It shouldn’t be surprising that the Census Bureau does not perform with 100 percent accuracy when carrying out its official Census every 10 years. Some people are difficult to reach, and others may decide not to fill out the form. If the number of people who do not fill out the form is small and randomly distributed this wouldn’t be a large problem, however, if this population is not random then there is a significant risk that some areas will be disproportionately undercounted. Throughout the history of performing Census counts, researchers have learned a lot of information about populations that are typically undercounted, known as Hard to Count Populations (HTC).
Which Groups are Traditionally Hard to Count?
Researchers at the Census Bureau have identified a list of populations that are traditionally harder to count than others. These include:
- Minorities (especially African Americans)
- People in poverty
- People who are homeless or living in non-traditional homes
- Immigrants (especially illegal)
- People who primarily speak a different language than English
Additionally, many of these populations exhibit a higher than average distrust or fear of the government due to perceived inequalities in treatment, and therefore make a conscious effort not to fill out a Census form. For example some immigrants may believe the information collected by government agencies may be used in deportation efforts or had adverse experience with government in their home country, or people in minority groups may distrust government agencies due to perceptions that other government units such as police are unjust.
The HTC Score The Planning Database’s Low Response Score (LRS)

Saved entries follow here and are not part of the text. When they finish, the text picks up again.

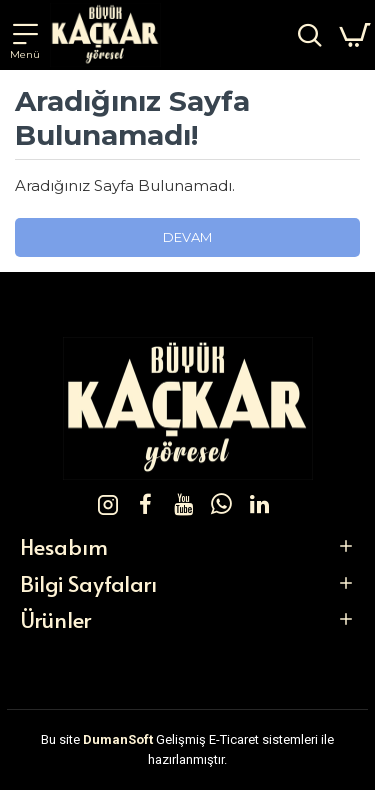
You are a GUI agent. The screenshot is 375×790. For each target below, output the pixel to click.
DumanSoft (118, 739)
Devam (187, 237)
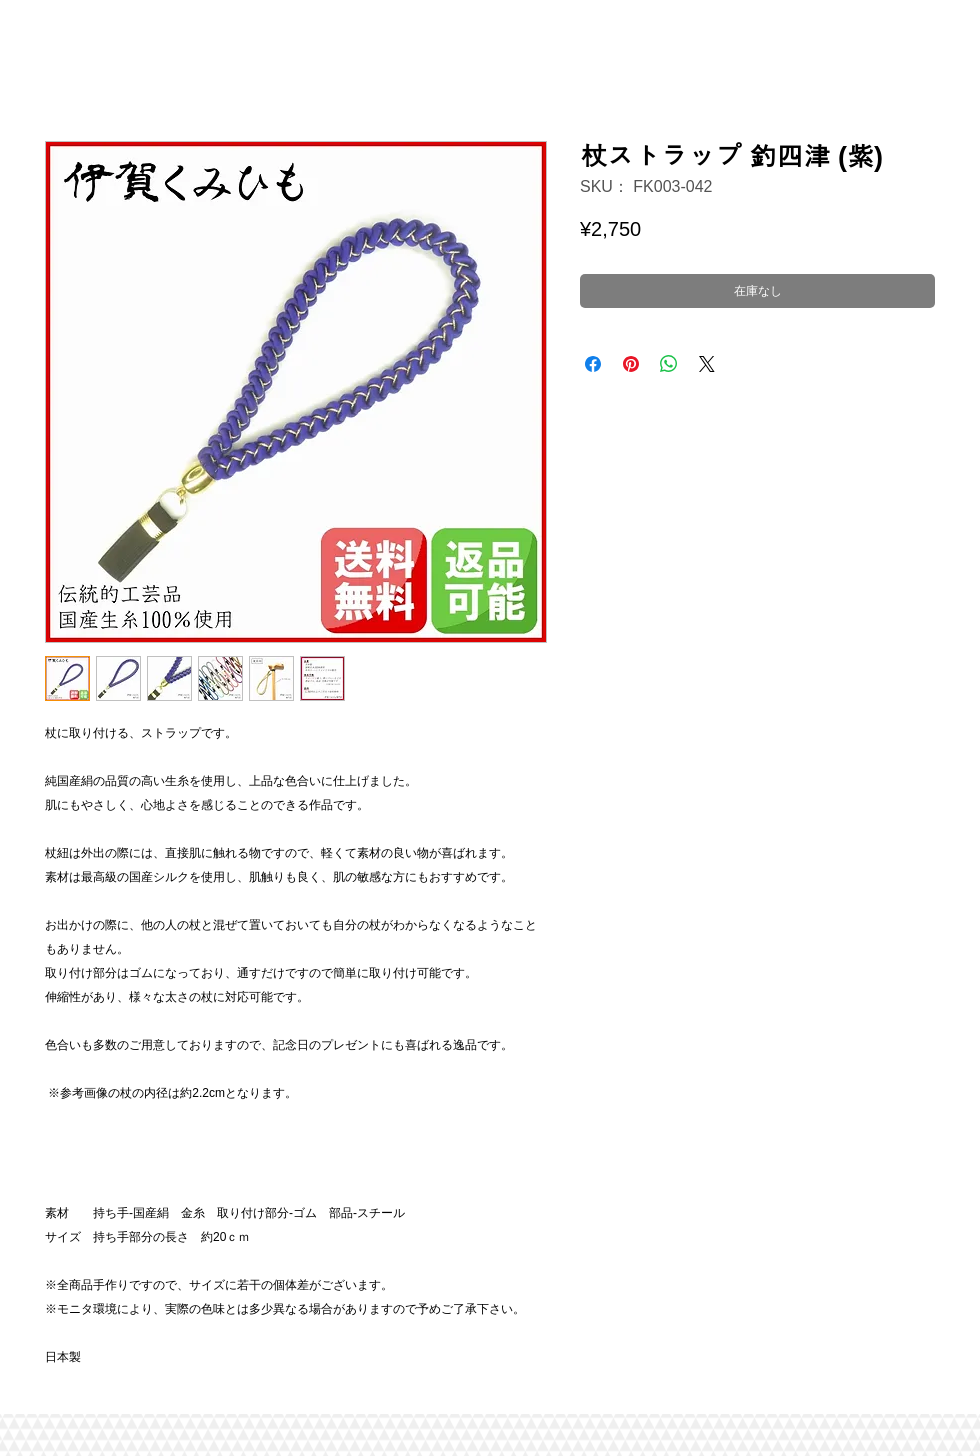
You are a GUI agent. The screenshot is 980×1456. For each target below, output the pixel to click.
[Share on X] (707, 364)
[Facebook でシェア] (593, 364)
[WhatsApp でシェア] (669, 364)
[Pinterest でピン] (631, 364)
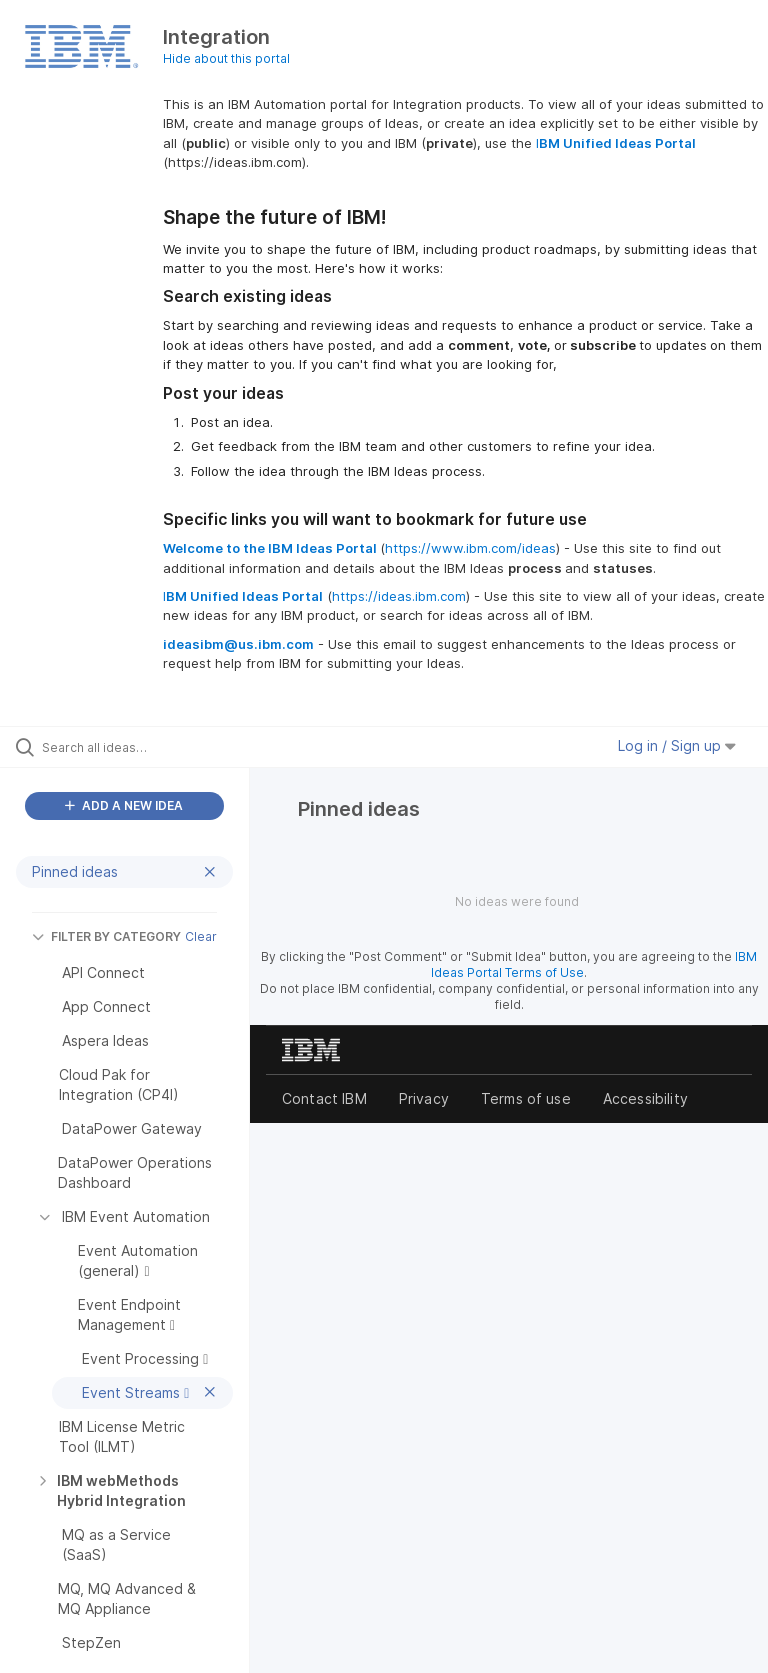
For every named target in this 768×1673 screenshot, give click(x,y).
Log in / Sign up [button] (677, 745)
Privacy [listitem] (424, 1098)
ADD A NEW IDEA (124, 805)
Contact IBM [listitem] (324, 1098)
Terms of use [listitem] (526, 1098)
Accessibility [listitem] (645, 1098)
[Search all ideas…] (135, 747)
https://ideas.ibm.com (399, 596)
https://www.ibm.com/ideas (470, 548)
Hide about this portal (226, 58)
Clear (201, 936)
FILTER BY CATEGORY (106, 936)
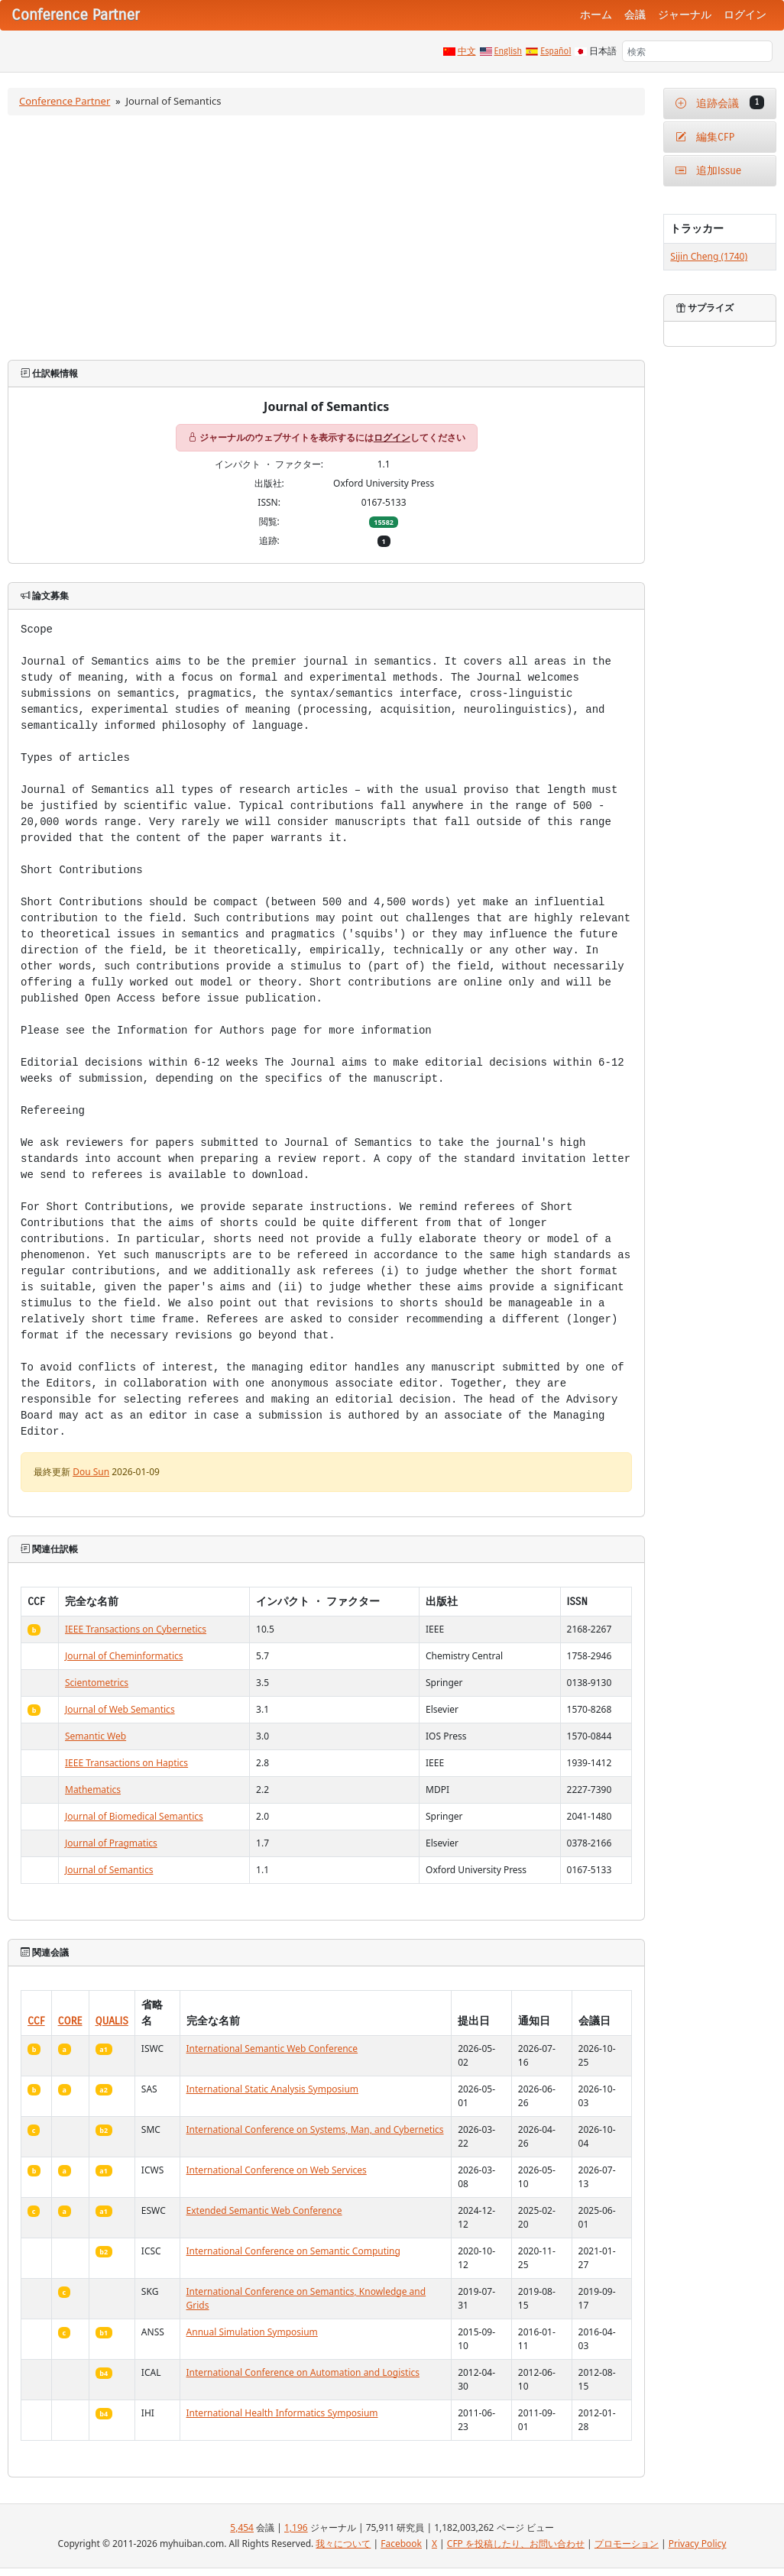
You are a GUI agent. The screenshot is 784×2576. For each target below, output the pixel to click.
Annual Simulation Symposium (252, 2331)
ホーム (596, 14)
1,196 (296, 2527)
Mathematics (93, 1789)
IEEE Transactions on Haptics (126, 1762)
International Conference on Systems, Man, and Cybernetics (315, 2129)
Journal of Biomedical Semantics (134, 1816)
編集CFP (704, 137)
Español (555, 51)
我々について (343, 2543)
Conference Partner (64, 101)
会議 (635, 14)
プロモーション (626, 2543)
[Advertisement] (326, 238)
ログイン (745, 14)
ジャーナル (684, 14)
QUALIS (112, 2021)
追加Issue (708, 170)
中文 (467, 51)
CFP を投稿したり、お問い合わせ (516, 2543)
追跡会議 (719, 102)
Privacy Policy (698, 2543)
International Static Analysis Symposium (272, 2088)
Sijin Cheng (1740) (708, 256)
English (508, 51)
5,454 (242, 2527)
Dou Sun (91, 1471)
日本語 (603, 51)
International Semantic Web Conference (272, 2048)
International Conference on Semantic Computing (293, 2250)
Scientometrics (96, 1682)
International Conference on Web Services (276, 2169)
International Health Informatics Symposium (282, 2412)
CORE (70, 2021)
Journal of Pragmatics (111, 1843)
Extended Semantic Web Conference (264, 2210)
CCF (36, 2021)
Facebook (401, 2543)
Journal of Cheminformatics (124, 1655)
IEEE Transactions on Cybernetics (135, 1629)
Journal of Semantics (109, 1869)
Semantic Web (95, 1736)
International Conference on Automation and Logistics (303, 2372)
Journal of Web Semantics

The Census publishes the Planning Database annually by assembling a number of indicators from the Census, American Community Survey, and operational data (like the Census Mail Return Rate). These are used to calculate a Low Response Score, which measures the perceived difficulty of counting both block groups and tract levels based on mailed-in self-response. There are 25 LRS predictor variables, with percentage of renters in a block group, percentage of people aged 18-24, and percentage of households headed by unmarried females as the highest predictors of low response rates.
The Low Response Score is negatively associated with the 2010 Census Mail Return Rate. These data can be used to guide the Census Bureau’s activity leading up to Census 2020 to ensure outreach is targeted in areas with high levels of hard to count populations. However, the current Planning Database’s LRS does not account for the use of Internet as the primary mode of self-response in Census 2020. This means that different segments of the population will respond in various ways. Consequently, the LRS is score not as accurate as it could be and characterizes some geographic areas as harder to count than they really are.
In the past, the Census Bureau has used a database that contains an “HTC score” that operates in the same way as the LRS by indicating the perceived difficulty of counting Census tracts. The scores are assigned using the last available Census and are merely estimates and therefore cannot be used to determine actual levels of undercount.
The Census Project also created an interactive map of hard-to-count tracts and can be zoomed into specific Congressional and state legislative districts. It includes data such as the 2010 Census Mail Return Rate and demographic information about groups that are generally hard to count, such as racial and ethnic minorities, persons living in multi-family housing units, and low-income populations.
Why Worry About Hard to Count Populations?
There are many reasons why it is important to make sure that the Census gets an accurate count. The Census plays a major role on a federal, state, and local level.
The original justification for the Census in the U.S. constitution is to fairly allocate the 435 seats in the House of Representatives according to population. This means that if a state’s Census count drops, or doesn’t rise as fast as other states they could have less representation in Washington. This was the case in the 2010 Census where Michigan was the only state to have a population loss in the Census, and one of the few states to lose seats in the House.
In addition to representation at the federal level, the state of Michigan also uses Census counts to draw its congressional districts, with the requirement that districts be roughly equal in population. This means that if an area of the state is undercounted by a large enough margin, they may receive less representation at the state level than they should.
The Census count affects more than $400 billion in the allocation of federal funds, a lot of which is directed at aiding populations in need. This can be particularly alarming because HTC populations are often those who could benefit most from receiving federal aid. If an area’s HTC populations are not well counted, they will be receiving a disproportionately low amount of aid, which could have lasting negative effects.
Census counts directly affect how states distribute funds on many fronts. Due to the complicated methods that governments use to allocate funds, it is difficult to put a dollar value on how much funding is lost with each decrease in population. However, many sources of funding are still strongly tied to relative population levels, so the issue remains pressing. A recent study at George Washington University finds Michigan receives about $1,400 per person counted in the US Census. Similarly, during the 2010 Census, Detroit’s population fell below the 750,000 mark which made it ineligible for special tax rates; this put the state in danger of losing significant funding. The Michigan legislature went on to lower the population threshold to 600,000, but saves like this may not always be an option.
How Detroit Stacks Up
Detroit has a large number of HTC populations relative to the rest of the country; this is due to its somewhat large population of minorities, poor, homeless and foreign language speakers. This makes the city vulnerable to potentially large disparities in funding or representation, which means increased and focused efforts would need to be made to count HTC populations in order to correct inequalities.